▸ **What needs to be done**
Produce a verbatim copy of the data below that contains no pictures.

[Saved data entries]
· · · ·

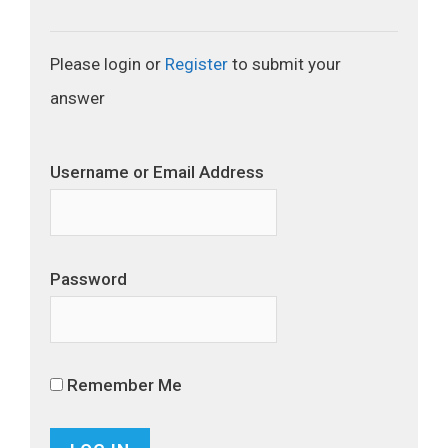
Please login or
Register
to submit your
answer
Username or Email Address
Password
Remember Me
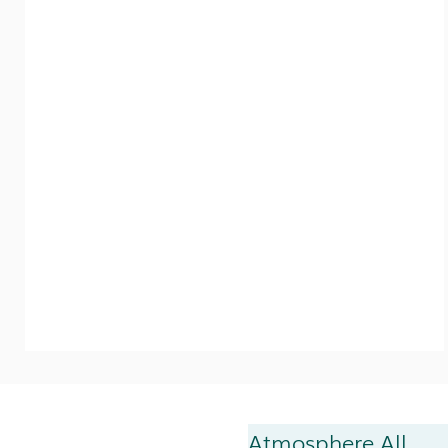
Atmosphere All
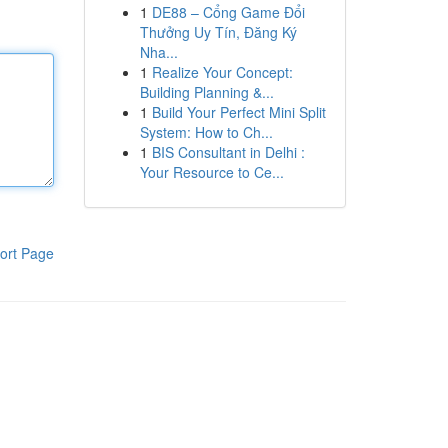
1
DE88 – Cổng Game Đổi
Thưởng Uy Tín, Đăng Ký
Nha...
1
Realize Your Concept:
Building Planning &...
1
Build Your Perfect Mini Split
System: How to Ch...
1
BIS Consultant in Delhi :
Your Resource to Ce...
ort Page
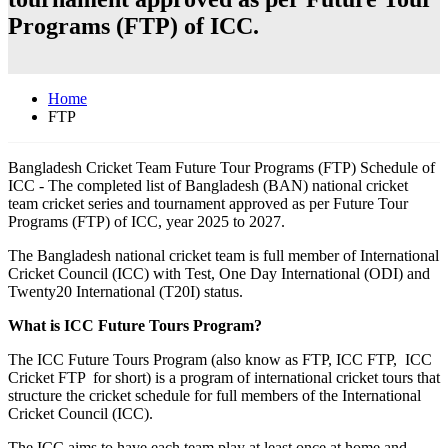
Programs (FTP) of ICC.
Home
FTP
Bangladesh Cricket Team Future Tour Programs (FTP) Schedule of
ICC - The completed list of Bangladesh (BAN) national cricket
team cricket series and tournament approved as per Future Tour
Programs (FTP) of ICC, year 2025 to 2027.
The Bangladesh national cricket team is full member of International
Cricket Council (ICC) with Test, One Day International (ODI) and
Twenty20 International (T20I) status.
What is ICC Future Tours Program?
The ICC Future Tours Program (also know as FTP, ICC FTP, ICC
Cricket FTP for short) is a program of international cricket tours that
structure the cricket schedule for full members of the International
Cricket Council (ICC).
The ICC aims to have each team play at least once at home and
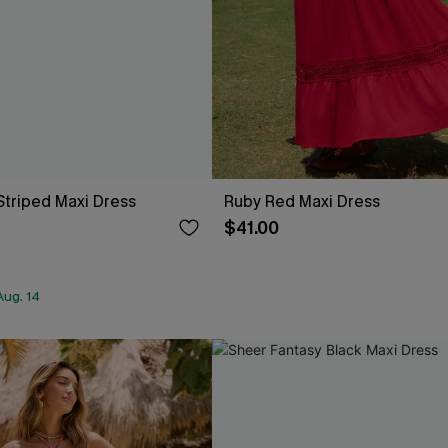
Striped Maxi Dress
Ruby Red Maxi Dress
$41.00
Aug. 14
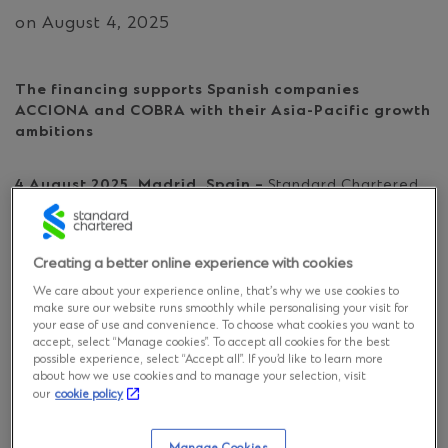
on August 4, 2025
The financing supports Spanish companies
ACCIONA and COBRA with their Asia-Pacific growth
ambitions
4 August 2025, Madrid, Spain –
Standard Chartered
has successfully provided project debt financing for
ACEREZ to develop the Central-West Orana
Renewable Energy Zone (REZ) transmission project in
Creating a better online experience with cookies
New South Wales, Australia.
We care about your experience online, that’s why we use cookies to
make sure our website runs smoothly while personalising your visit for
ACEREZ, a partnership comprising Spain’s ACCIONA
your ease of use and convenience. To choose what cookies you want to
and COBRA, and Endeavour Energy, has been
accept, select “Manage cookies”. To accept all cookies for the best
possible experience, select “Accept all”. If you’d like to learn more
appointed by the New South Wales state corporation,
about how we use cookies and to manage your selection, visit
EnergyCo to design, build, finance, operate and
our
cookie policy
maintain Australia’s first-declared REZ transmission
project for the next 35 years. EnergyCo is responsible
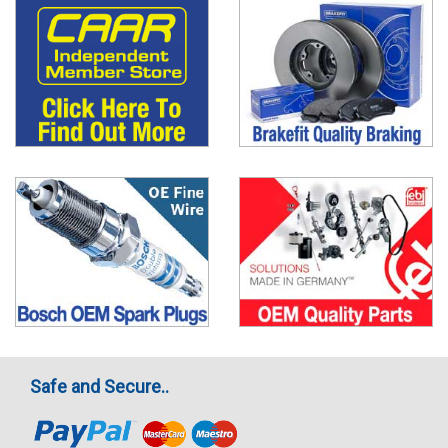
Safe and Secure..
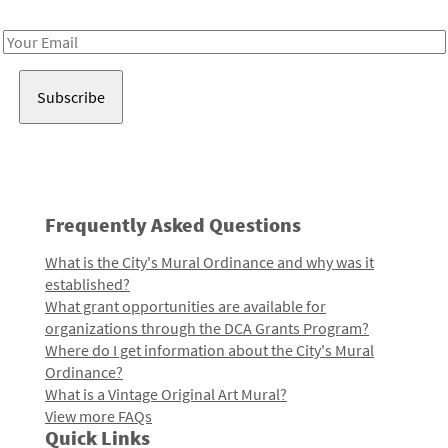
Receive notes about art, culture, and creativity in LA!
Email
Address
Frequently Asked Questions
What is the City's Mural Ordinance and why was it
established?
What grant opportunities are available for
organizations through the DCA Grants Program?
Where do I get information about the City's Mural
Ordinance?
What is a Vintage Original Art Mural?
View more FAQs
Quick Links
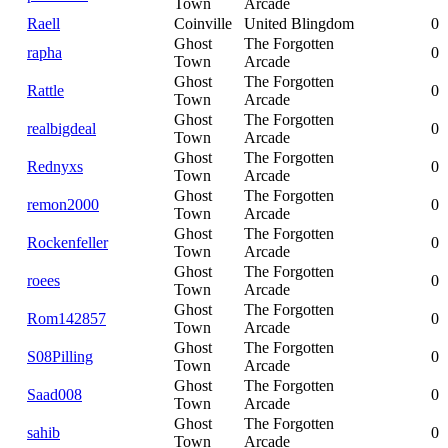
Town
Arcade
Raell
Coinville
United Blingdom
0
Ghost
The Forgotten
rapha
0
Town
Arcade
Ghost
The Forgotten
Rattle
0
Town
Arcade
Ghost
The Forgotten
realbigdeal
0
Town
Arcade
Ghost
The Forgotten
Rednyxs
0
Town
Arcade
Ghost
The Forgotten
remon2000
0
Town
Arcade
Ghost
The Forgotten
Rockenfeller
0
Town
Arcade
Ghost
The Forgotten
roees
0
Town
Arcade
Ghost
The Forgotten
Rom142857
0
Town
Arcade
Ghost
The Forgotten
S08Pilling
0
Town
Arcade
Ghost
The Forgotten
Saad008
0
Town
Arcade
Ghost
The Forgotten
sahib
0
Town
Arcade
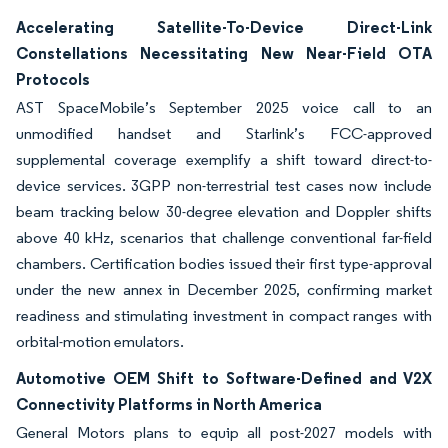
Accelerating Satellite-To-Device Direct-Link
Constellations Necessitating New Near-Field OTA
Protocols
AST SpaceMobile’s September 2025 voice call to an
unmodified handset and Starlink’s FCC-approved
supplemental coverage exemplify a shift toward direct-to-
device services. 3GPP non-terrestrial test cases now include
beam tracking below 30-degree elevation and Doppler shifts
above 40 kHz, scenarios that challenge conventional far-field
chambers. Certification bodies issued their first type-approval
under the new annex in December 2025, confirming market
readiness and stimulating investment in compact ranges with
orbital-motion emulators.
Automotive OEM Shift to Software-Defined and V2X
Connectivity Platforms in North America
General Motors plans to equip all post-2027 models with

· · · ·

▸ **Task response**
Please login or
Register
to submit your
answer
Username or Email Address
Password
Remember Me
Atmosphere All
1
DE88 – Cổng Game Đổi
Thưởng Uy Tín, Đăng Ký
Nha...
1
Realize Your Concept:
Building Planning &...
1
Build Your Perfect Mini Split
System: How to Ch...
1
BIS Consultant in Delhi :
Your Resource to Ce...
ort Page
Programs (FTP) of ICC.
Home
FTP
Bangladesh Cricket Team Future Tour Programs (FTP) Schedule of
ICC - The completed list of Bangladesh (BAN) national cricket
team cricket series and tournament approved as per Future Tour
Programs (FTP) of ICC, year 2025 to 2027.
The Bangladesh national cricket team is full member of International
Cricket Council (ICC) with Test, One Day International (ODI) and
Twenty20 International (T20I) status.
What is ICC Future Tours Program?
The ICC Future Tours Program (also know as FTP, ICC FTP, ICC
Cricket FTP for short) is a program of international cricket tours that
structure the cricket schedule for full members of the International
Cricket Council (ICC).
The ICC aims to have each team play at least once at home and
Striped Maxi Dress
Ruby Red Maxi Dress
$41.00
Aug. 14
on August 4, 2025
The financing supports Spanish companies
ACCIONA and COBRA with their Asia-Pacific growth
ambitions
4 August 2025, Madrid, Spain –
Standard Chartered
has successfully provided project debt financing for
ACEREZ to develop the Central-West Orana
Renewable Energy Zone (REZ) transmission project in
Creating a better online experience with cookies
New South Wales, Australia.
We care about your experience online, that’s why we use cookies to
make sure our website runs smoothly while personalising your visit for
ACEREZ, a partnership comprising Spain’s ACCIONA
your ease of use and convenience. To choose what cookies you want to
and COBRA, and Endeavour Energy, has been
accept, select “Manage cookies”. To accept all cookies for the best
possible experience, select “Accept all”. If you’d like to learn more
appointed by the New South Wales state corporation,
about how we use cookies and to manage your selection, visit
EnergyCo to design, build, finance, operate and
our
cookie policy
maintain Australia’s first-declared REZ transmission
project for the next 35 years. EnergyCo is responsible
Safe and Secure..
Receive notes about art, culture, and creativity in LA!
Email
Address
Frequently Asked Questions
What is the City's Mural Ordinance and why was it
established?
What grant opportunities are available for
organizations through the DCA Grants Program?
Where do I get information about the City's Mural
Ordinance?
What is a Vintage Original Art Mural?
View more FAQs
Quick Links
Town
Arcade
Raell
Coinville
United Blingdom
0
Ghost
The Forgotten
rapha
0
Town
Arcade
Ghost
The Forgotten
Rattle
0
Town
Arcade
Ghost
The Forgotten
realbigdeal
0
Town
Arcade
Ghost
The Forgotten
Rednyxs
0
Town
Arcade
Ghost
The Forgotten
remon2000
0
Town
Arcade
Ghost
The Forgotten
Rockenfeller
0
Town
Arcade
Ghost
The Forgotten
roees
0
Town
Arcade
Ghost
The Forgotten
Rom142857
0
Town
Arcade
Ghost
The Forgotten
S08Pilling
0
Town
Arcade
Ghost
The Forgotten
Saad008
0
Town
Arcade
Ghost
The Forgotten
sahib
0
Town
Arcade
Accelerating Satellite-To-Device Direct-Link
Constellations Necessitating New Near-Field OTA
Protocols
AST SpaceMobile’s September 2025 voice call to an
unmodified handset and Starlink’s FCC-approved
supplemental coverage exemplify a shift toward direct-to-
device services. 3GPP non-terrestrial test cases now include
beam tracking below 30-degree elevation and Doppler shifts
above 40 kHz, scenarios that challenge conventional far-field
chambers. Certification bodies issued their first type-approval
under the new annex in December 2025, confirming market
readiness and stimulating investment in compact ranges with
orbital-motion emulators.
Automotive OEM Shift to Software-Defined and V2X
Connectivity Platforms in North America
General Motors plans to equip all post-2027 models with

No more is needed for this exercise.